The open bar creates a lively atmosphere upon arrival. Although the space inside is expansive, the ambience is cozy. The decor recalls an abandoned East Coast or Midwest factory that’s been converted into a restaurant.

General manager Rick Hamilton is happy to point out some of the artifacts that add to the atmosphere: The ceiling is made with wood-plank flooring from an 1800s tobacco factory in North Carolina, walls are forged with 100-year-old brick from Chicago, and reclaimed wood under the large bar is from the original Singer sewing machine factory in Elizabeth, New Jersey.

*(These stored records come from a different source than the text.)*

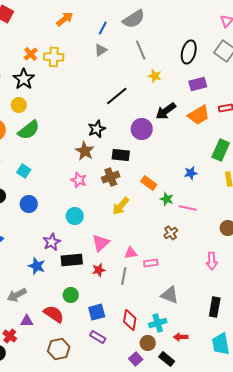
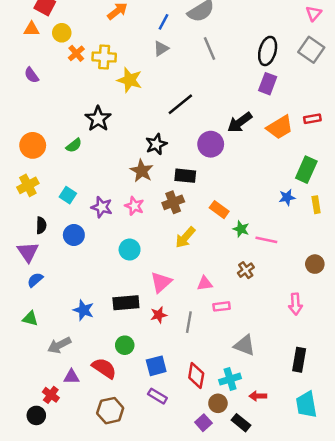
yellow star: (155, 76) -> (130, 80), moved, size x1.5
black star: (24, 79) -> (98, 119), moved
purple rectangle: (198, 84) -> (268, 84), moved, turned -54
yellow circle: (19, 105) -> (62, 33), moved
green semicircle: (29, 130) -> (74, 145), size x0.6
blue star: (191, 173) -> (287, 197), moved
purple star: (52, 242) -> (102, 207), moved, turned -30
pink triangle: (131, 253) -> (205, 283), moved

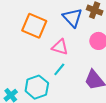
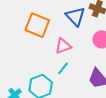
pink triangle: (60, 47) -> (63, 46), turned -36

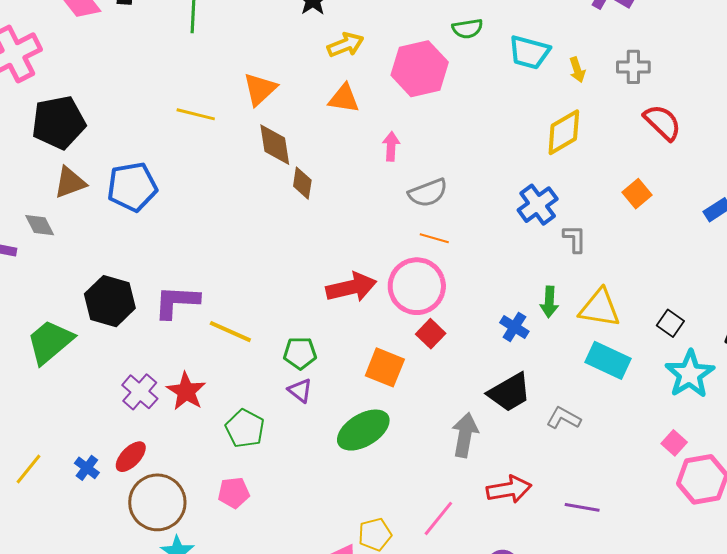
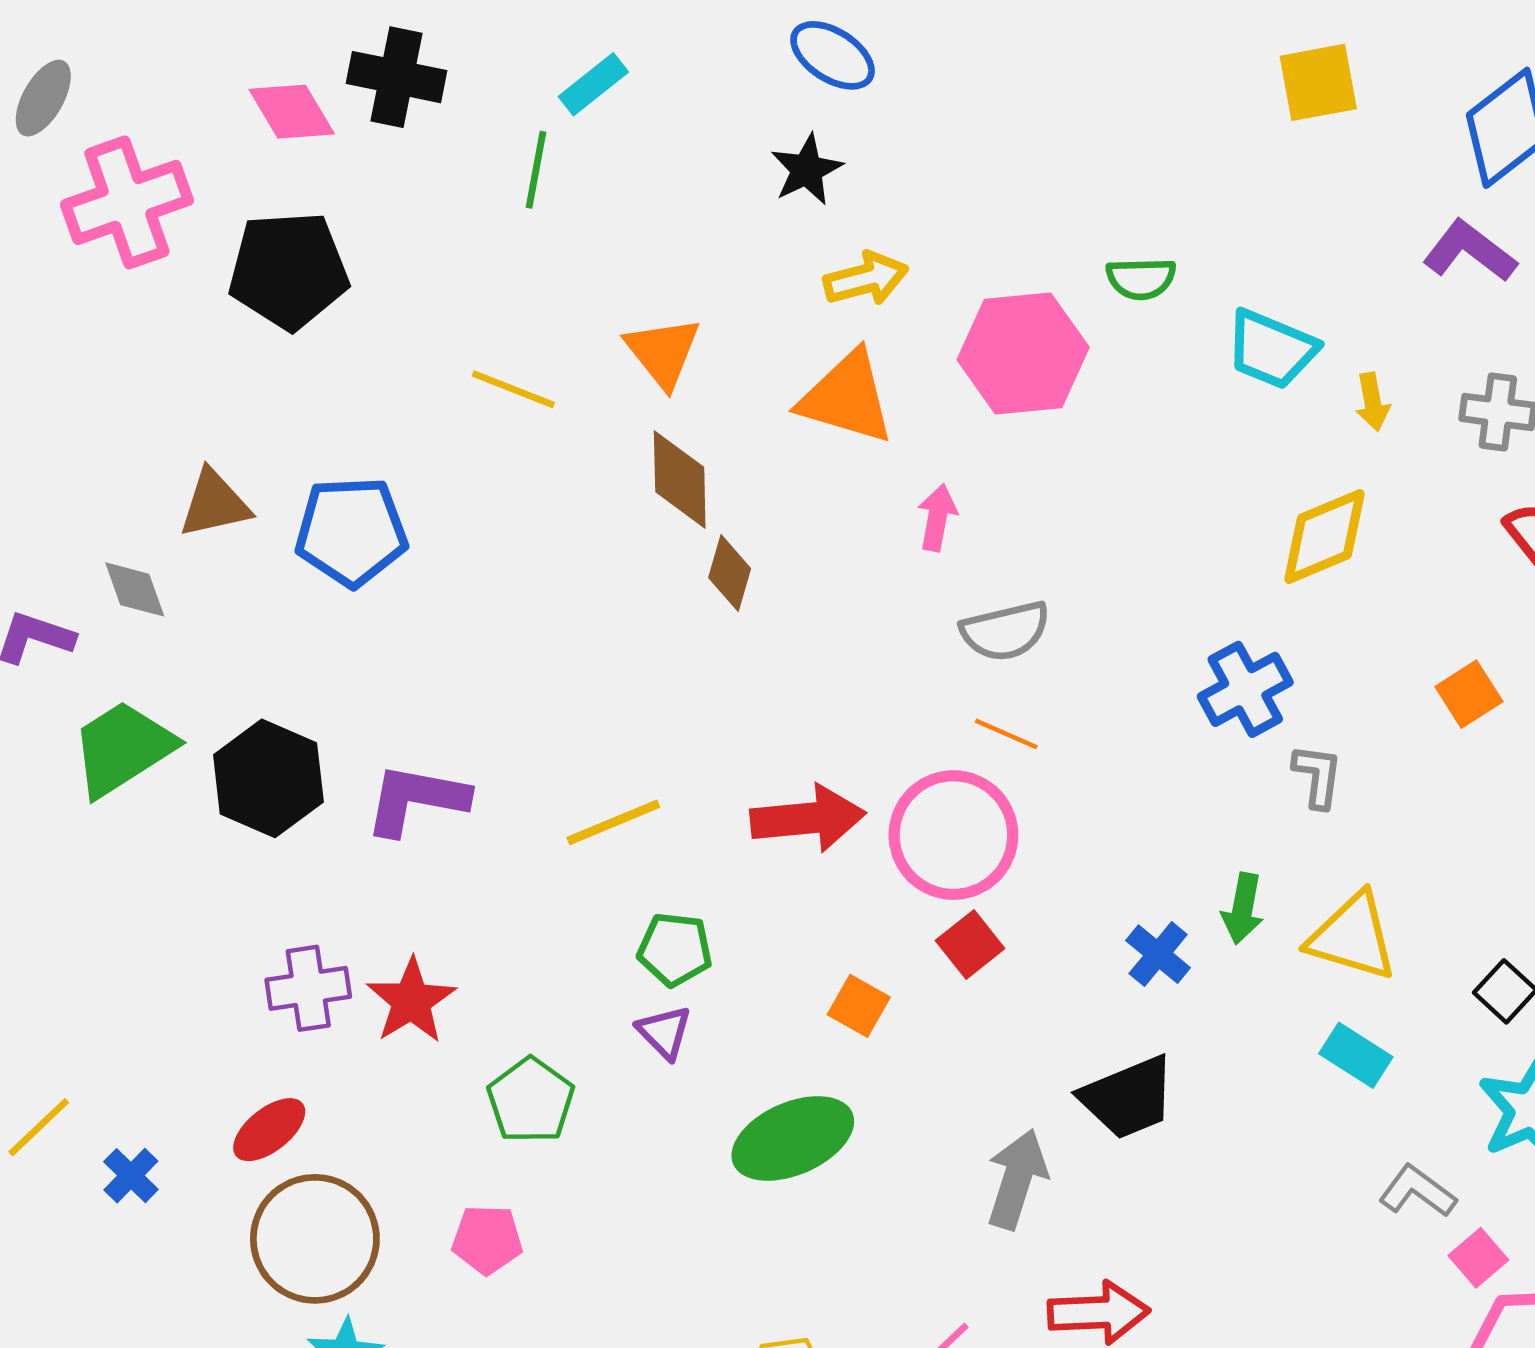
orange triangle: (260, 89) -> (663, 352), turned -33
orange triangle: (344, 99) -> (847, 398), size x1.4
black pentagon: (59, 122) -> (289, 270), moved
yellow line: (230, 332) -> (613, 822), moved, turned -54
green trapezoid: (50, 342) -> (123, 748), moved
cyan rectangle: (608, 360) -> (1356, 1055), size x0.7
orange square: (385, 367) -> (859, 1006), size x0.7
purple cross: (140, 392) -> (308, 988), turned 33
gray L-shape: (564, 418) -> (1417, 1191), moved
blue cross: (87, 468) -> (131, 1176), moved

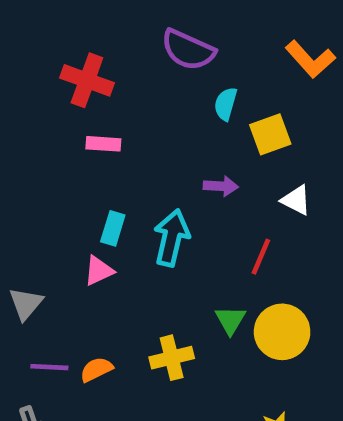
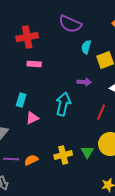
red cross: (87, 80) -> (27, 37), turned -30
cyan rectangle: (113, 228) -> (21, 100), moved
green triangle: (230, 320) -> (87, 152), moved

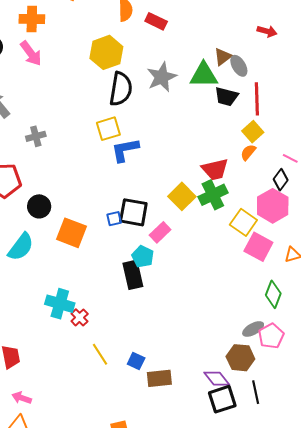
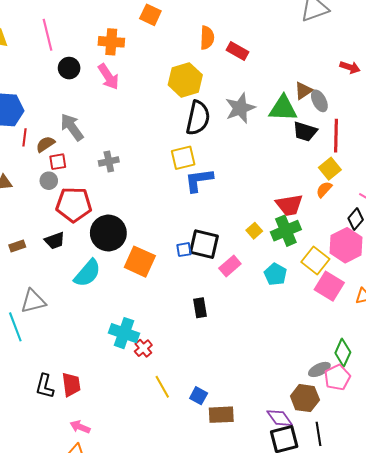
yellow square: (182, 196) -> (254, 231), size x0.6
black circle: (39, 206) -> (108, 233), size x1.5
cyan pentagon: (143, 257) -> (275, 274), moved
black rectangle: (133, 275) -> (200, 308), size x0.7
green diamond: (273, 294) -> (343, 353), moved

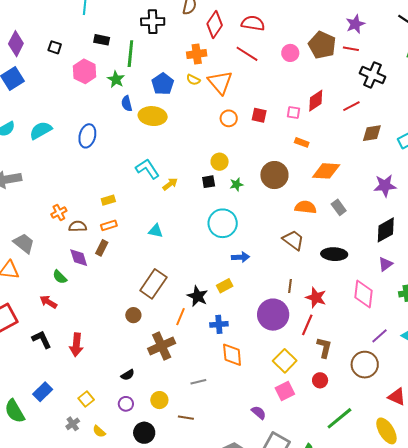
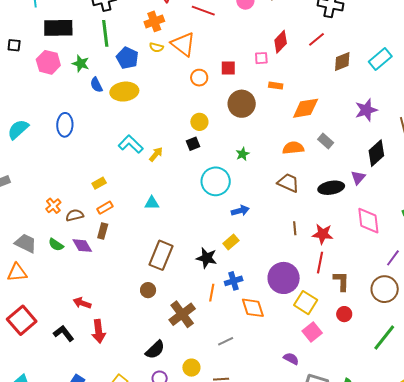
black rectangle: (102, 40) -> (58, 28), size x1.8
green line: (130, 54) -> (105, 33), moved
brown circle: (274, 175) -> (242, 104), moved
green star: (236, 184) -> (243, 154), moved
purple triangle: (385, 264) -> (358, 177), moved
green semicircle: (60, 277) -> (56, 245), moved
red arrow: (48, 302) -> (82, 303), moved
purple circle: (273, 315) -> (284, 278), moved
orange line: (180, 317) -> (212, 293), moved
black semicircle: (128, 375) -> (155, 350), size x1.5
green line: (339, 418) -> (384, 337), moved

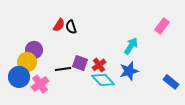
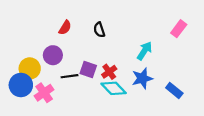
black semicircle: (71, 27) -> (99, 30), moved
purple circle: (34, 50) -> (53, 55), moved
blue rectangle: (171, 82) -> (174, 91), moved

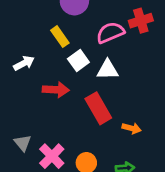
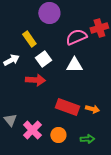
yellow rectangle: (60, 37) -> (29, 39), moved
white square: (78, 60) -> (43, 59), moved
red rectangle: (98, 108) -> (67, 107), moved, turned -40

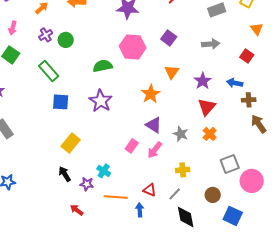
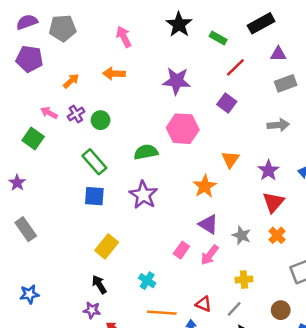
pink arrow: (13, 28) -> (49, 113), moved, turned 104
purple square: (169, 38) -> (227, 103), moved
green rectangle: (49, 71) -> (94, 162), moved
purple star: (87, 184) -> (92, 310), moved

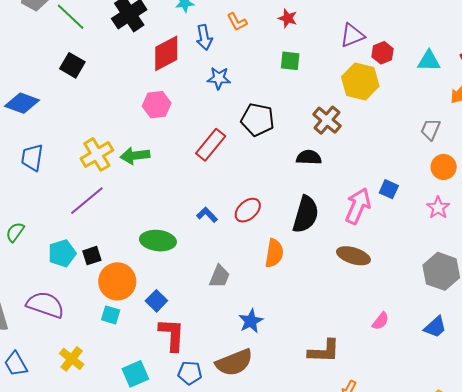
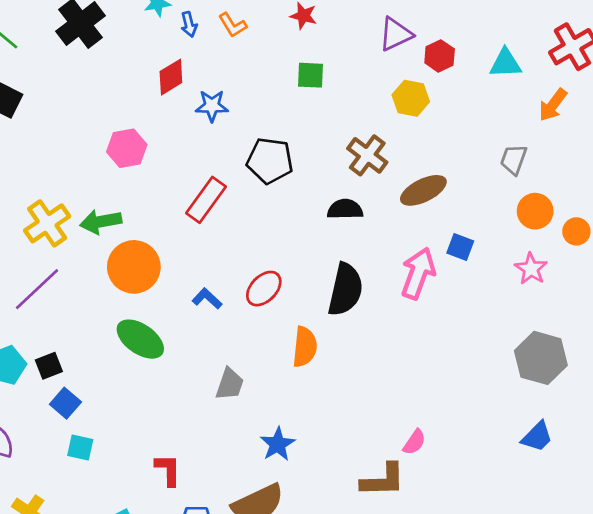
blue arrow: (204, 37) -> (189, 24), moved, size x0.7
red diamond: (166, 53) -> (171, 77), moved, size x0.7
yellow hexagon: (360, 81) -> (411, 98), size x0.7
green ellipse: (158, 241) -> (140, 339), turned 32
brown ellipse: (353, 256) -> (423, 190), moved, turned -40
orange circle: (117, 281) -> (134, 267), moved
blue square: (156, 301) -> (65, 403), moved
pink semicircle: (381, 321) -> (414, 442), moved
red L-shape: (172, 335) -> (168, 470), size x0.7

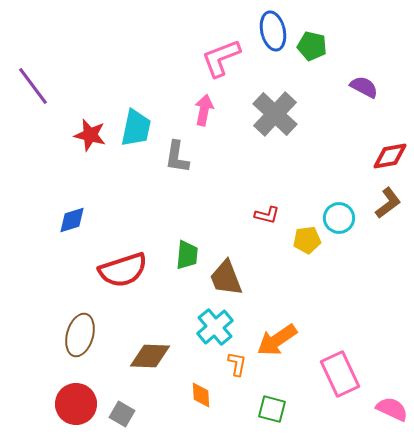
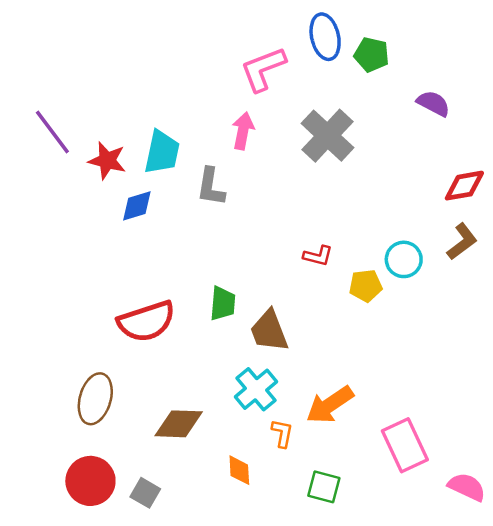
purple line: (33, 86) -> (52, 132), moved
blue diamond: (72, 220) -> (137, 206), moved

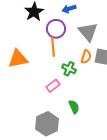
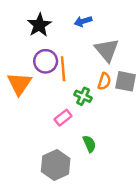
purple circle: (56, 29) -> (46, 61), moved
orange triangle: (18, 59) -> (19, 84), turned -45

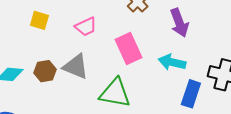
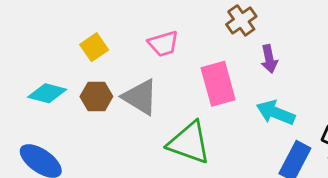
yellow square: (39, 20) -> (94, 47), moved, turned 30
purple arrow: (179, 23) -> (269, 59), moved, size x0.7

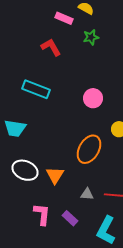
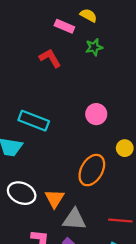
cyan rectangle: (36, 89) -> (34, 121), moved
gray triangle: (87, 194) -> (74, 219), moved, size x1.6

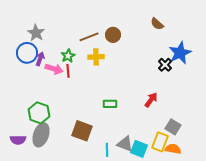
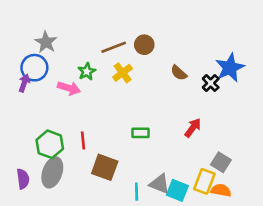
brown semicircle: (157, 24) -> (179, 73), moved
yellow cross: (96, 57) -> (123, 73), turned -35
purple arrow: (40, 59) -> (24, 83), moved
red line: (68, 71) -> (83, 141), moved
purple semicircle: (18, 140) -> (23, 179), turned -98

Pizza from the oak-wood oven

Pizza from the oak-wood oven

“We didn’t faux a lot of things,” Hamilton says.

There’s nothing copycat about the food, either.

The restaurant has a raw bar with seating in the back. Not only does it give a close-up view of the fresh seafood—lobster, clams, mussels and oysters on ice—but it also offers a glimpse into the bustling kitchen.

We opted for a dozen oysters on the half shell, which were served on ice and delivered on a metal stand that’s also used for wood-fired pizzas. The display was symbolic—these oysters should be on a pedestal. They were some of the freshest, most-delectable oysters you’ll find in South Florida.

Our server explained each type. Four of each: Raspberry Points from the cold waters of Prince Edward Island, Canada, which give them a salty-sweet finish; Fat Bastards from the same PEI waters, small, plump and bursting with flavor; and Half Moons from Massachusetts, slightly saltier than the other two. The Foundry usually has three to five varieties available, but your best bet is to let the shucker choose.

Burrata

Burrata

Reviewing the specialty cocktails list, I wanted something crisp to accompany the oysters, so our server suggested the Grapefruit Basil Collins, a refreshing concoction made with ruby red vodka, basil, honey syrup and fresh lime juice.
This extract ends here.